Write down exactly the lines from the one below that has "Tycho Official" to the end of the data, both ends included; the pictures should not appear in your copy.
═══ Source material
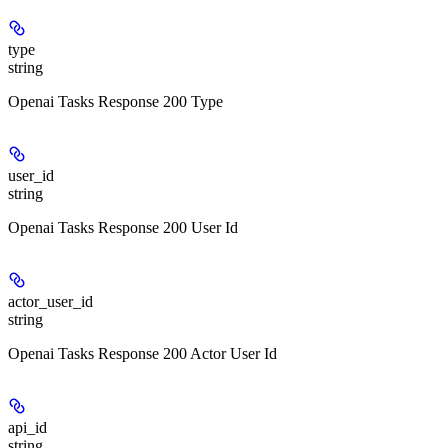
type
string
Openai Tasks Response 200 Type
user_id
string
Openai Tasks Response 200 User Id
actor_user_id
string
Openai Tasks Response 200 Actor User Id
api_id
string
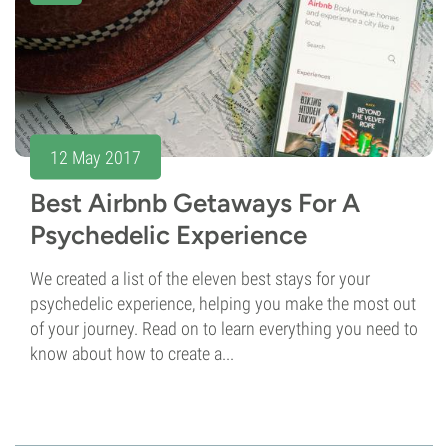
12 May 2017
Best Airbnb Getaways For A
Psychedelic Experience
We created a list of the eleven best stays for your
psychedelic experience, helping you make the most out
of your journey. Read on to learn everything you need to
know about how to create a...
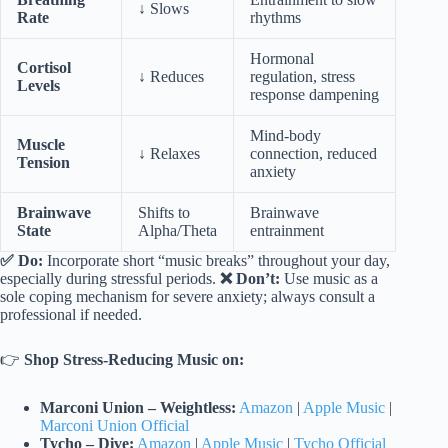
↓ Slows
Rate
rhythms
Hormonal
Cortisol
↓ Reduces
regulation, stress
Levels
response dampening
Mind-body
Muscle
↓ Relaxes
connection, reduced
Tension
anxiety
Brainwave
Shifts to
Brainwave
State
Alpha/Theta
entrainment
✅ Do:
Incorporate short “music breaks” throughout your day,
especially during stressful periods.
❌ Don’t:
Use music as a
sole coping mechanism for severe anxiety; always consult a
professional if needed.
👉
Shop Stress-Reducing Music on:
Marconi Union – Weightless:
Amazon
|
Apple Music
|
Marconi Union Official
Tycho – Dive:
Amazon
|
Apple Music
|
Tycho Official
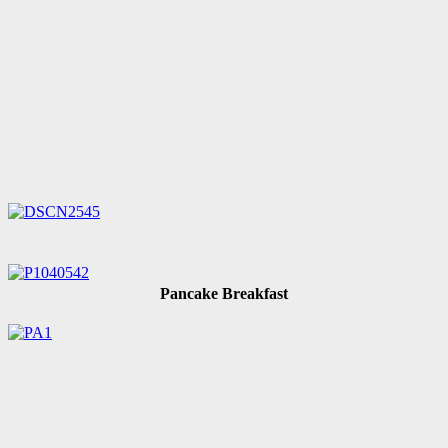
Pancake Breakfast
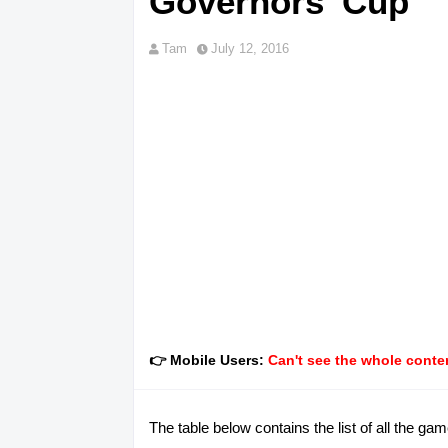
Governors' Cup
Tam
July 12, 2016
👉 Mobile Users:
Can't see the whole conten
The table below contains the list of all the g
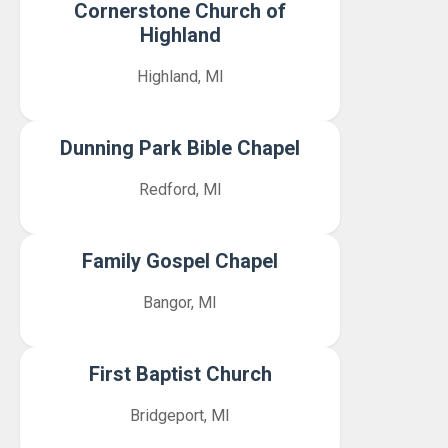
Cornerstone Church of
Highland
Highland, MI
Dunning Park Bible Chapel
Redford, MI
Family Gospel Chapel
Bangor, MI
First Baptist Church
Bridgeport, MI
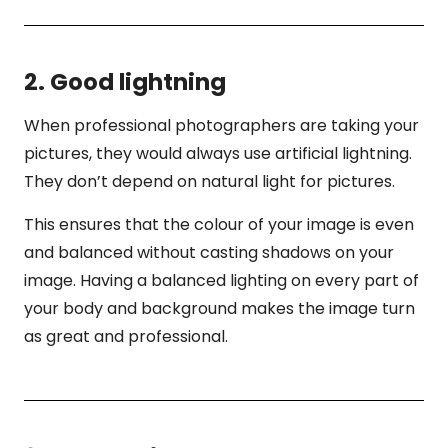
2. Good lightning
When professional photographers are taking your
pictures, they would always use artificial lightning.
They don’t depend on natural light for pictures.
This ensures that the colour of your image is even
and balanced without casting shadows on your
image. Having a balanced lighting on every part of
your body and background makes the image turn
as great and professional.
══════
> [Answer box]:
Tycho Official
Pancake Breakfast
Governors' Cup
Tam
July 12, 2016
👉 Mobile Users:
Can't see the whole conten
The table below contains the list of all the g
Cornerstone Church of
Highland
Highland, MI
Dunning Park Bible Chapel
Redford, MI
Family Gospel Chapel
Bangor, MI
First Baptist Church
Bridgeport, MI
2. Good lightning
When professional photographers are taking your
pictures, they would always use artificial lightning.
They don’t depend on natural light for pictures.
This ensures that the colour of your image is even
and balanced without casting shadows on your
image. Having a balanced lighting on every part of
your body and background makes the image turn
as great and professional.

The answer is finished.